++++ Data for review

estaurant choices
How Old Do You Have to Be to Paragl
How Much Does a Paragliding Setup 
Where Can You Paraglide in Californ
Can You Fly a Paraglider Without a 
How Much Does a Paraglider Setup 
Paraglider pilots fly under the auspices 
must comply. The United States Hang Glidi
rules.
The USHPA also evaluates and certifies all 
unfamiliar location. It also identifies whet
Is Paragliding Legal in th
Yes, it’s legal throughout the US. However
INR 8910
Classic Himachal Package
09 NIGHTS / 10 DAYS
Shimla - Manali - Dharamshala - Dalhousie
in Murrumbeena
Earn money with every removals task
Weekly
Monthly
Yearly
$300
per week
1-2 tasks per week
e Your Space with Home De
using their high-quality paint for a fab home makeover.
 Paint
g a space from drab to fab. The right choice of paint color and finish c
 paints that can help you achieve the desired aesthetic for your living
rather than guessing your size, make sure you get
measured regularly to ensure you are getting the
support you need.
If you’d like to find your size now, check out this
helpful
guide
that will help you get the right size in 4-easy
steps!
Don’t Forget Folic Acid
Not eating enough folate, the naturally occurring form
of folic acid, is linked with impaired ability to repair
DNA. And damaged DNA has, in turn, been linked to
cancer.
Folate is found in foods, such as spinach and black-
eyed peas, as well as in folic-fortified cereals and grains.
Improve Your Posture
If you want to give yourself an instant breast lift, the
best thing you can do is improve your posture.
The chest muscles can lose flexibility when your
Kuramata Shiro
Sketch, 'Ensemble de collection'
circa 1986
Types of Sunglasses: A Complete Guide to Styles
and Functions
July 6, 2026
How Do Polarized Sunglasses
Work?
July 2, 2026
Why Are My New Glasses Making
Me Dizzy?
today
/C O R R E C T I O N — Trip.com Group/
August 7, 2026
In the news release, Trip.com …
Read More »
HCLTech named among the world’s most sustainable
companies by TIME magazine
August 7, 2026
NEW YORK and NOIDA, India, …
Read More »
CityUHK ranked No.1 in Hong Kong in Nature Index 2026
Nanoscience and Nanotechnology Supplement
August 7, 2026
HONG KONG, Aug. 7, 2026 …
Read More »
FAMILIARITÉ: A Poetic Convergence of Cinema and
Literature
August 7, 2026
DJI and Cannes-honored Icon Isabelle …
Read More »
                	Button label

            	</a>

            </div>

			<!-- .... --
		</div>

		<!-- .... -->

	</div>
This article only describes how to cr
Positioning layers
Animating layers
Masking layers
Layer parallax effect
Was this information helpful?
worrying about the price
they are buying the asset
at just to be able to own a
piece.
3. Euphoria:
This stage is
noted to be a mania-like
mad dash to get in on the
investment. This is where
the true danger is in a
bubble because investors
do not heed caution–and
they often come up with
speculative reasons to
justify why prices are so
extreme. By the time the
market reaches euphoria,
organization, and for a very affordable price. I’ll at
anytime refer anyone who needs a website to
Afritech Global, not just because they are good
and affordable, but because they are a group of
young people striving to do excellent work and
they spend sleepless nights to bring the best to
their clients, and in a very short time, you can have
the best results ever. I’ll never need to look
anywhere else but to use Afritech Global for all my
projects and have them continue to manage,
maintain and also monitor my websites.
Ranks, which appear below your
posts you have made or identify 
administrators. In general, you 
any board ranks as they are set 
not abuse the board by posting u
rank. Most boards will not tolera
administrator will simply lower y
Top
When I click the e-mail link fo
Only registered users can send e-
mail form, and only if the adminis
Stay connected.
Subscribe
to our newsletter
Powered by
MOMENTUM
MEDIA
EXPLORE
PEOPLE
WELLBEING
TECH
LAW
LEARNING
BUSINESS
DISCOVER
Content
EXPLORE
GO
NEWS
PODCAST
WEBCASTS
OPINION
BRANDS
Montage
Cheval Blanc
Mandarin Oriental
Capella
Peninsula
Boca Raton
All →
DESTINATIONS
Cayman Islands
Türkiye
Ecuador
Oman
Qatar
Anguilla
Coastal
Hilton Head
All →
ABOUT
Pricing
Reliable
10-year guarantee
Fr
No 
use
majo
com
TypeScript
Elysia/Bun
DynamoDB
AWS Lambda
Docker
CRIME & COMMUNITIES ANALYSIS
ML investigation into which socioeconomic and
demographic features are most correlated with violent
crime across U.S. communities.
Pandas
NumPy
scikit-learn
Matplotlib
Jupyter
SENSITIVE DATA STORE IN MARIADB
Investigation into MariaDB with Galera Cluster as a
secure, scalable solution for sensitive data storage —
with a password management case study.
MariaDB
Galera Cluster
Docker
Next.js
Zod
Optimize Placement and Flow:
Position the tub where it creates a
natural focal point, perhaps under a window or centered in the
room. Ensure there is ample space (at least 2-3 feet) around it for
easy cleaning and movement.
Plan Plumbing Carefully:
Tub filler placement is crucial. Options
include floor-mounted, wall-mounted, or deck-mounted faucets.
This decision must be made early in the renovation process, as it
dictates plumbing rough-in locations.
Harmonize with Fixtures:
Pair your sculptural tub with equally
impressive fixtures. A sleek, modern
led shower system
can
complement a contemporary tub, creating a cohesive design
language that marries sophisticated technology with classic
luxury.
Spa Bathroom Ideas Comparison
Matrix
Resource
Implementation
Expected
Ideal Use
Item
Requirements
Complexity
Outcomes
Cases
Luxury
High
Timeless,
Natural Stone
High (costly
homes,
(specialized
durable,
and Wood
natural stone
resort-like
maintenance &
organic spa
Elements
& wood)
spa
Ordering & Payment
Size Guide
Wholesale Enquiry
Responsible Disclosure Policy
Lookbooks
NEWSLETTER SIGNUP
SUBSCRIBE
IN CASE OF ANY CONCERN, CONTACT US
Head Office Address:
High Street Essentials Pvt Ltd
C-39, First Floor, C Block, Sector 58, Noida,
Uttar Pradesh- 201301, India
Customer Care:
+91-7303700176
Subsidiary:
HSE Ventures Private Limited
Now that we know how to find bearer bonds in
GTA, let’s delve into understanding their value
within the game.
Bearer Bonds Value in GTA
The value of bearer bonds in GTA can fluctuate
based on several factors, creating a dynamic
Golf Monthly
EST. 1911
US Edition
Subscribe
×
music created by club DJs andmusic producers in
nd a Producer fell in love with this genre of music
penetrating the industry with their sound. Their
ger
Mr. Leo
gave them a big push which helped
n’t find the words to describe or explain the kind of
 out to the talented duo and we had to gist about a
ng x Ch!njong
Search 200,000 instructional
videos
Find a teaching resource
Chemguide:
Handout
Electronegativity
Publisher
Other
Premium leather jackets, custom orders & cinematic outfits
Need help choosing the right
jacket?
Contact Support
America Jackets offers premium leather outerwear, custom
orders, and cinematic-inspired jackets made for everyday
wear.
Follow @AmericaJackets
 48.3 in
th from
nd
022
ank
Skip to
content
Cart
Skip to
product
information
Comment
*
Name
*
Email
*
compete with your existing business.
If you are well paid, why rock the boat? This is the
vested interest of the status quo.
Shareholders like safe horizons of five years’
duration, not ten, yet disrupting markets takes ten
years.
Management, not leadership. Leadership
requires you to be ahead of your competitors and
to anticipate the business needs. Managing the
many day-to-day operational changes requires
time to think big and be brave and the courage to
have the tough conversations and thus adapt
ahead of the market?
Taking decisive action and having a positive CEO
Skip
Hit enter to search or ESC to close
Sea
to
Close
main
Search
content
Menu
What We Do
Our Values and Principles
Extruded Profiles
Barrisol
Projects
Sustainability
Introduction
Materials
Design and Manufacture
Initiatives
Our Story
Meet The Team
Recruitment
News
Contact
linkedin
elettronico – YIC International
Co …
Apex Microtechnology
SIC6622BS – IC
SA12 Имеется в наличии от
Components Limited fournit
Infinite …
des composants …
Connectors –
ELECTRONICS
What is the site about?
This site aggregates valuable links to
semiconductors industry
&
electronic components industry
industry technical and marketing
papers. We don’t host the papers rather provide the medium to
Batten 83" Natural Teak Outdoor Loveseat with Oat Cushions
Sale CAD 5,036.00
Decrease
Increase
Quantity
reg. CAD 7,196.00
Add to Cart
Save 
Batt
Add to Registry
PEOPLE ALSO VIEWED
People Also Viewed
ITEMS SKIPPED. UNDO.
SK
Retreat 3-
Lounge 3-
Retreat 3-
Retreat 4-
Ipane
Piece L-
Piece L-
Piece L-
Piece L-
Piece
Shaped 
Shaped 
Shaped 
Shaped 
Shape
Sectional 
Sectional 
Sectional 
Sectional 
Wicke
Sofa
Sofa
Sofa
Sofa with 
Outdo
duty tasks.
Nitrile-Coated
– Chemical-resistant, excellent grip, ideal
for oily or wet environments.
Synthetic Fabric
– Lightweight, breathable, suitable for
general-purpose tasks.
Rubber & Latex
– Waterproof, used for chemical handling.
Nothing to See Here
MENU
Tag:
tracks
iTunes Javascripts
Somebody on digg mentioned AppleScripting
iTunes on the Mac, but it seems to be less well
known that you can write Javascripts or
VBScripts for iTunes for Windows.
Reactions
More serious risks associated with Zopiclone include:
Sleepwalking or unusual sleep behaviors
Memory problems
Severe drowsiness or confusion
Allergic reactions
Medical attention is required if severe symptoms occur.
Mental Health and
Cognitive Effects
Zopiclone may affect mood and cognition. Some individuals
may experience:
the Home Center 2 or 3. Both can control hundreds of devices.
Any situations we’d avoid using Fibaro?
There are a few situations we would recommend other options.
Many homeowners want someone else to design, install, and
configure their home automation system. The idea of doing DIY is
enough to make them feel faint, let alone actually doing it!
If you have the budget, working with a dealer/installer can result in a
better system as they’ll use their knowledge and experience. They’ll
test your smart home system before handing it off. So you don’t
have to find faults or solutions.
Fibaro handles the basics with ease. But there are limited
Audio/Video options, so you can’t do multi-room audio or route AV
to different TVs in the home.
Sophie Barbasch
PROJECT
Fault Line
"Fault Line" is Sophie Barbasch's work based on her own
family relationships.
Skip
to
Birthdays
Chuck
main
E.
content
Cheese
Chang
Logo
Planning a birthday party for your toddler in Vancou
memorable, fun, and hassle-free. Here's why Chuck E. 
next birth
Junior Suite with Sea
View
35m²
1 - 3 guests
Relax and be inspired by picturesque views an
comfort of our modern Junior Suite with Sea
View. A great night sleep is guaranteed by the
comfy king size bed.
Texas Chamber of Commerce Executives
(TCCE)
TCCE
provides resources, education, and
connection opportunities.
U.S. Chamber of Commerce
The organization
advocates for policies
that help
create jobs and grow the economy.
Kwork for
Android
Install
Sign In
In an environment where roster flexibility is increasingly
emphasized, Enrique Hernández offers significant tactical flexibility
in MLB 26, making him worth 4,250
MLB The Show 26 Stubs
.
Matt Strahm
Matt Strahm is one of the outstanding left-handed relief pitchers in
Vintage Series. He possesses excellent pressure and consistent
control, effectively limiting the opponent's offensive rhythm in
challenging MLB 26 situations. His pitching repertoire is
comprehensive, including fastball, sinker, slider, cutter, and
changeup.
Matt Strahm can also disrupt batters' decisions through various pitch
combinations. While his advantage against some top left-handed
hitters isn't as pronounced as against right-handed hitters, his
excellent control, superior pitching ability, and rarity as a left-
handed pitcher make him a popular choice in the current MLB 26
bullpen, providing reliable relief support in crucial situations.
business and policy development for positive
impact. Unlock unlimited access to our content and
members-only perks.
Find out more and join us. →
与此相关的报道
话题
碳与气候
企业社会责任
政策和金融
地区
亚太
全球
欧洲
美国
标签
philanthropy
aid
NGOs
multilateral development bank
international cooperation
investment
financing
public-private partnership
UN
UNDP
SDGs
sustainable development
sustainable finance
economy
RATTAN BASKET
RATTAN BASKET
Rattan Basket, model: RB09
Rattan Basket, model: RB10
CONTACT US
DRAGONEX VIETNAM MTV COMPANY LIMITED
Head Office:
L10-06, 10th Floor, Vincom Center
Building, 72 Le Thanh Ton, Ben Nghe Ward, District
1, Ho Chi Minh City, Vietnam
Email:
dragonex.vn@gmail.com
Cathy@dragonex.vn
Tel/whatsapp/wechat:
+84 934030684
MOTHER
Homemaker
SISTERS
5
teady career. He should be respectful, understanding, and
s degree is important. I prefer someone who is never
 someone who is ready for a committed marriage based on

++++++++

Go through the material line by line and state how many lines hold "enough", with no other words.

● Answer to the problem
2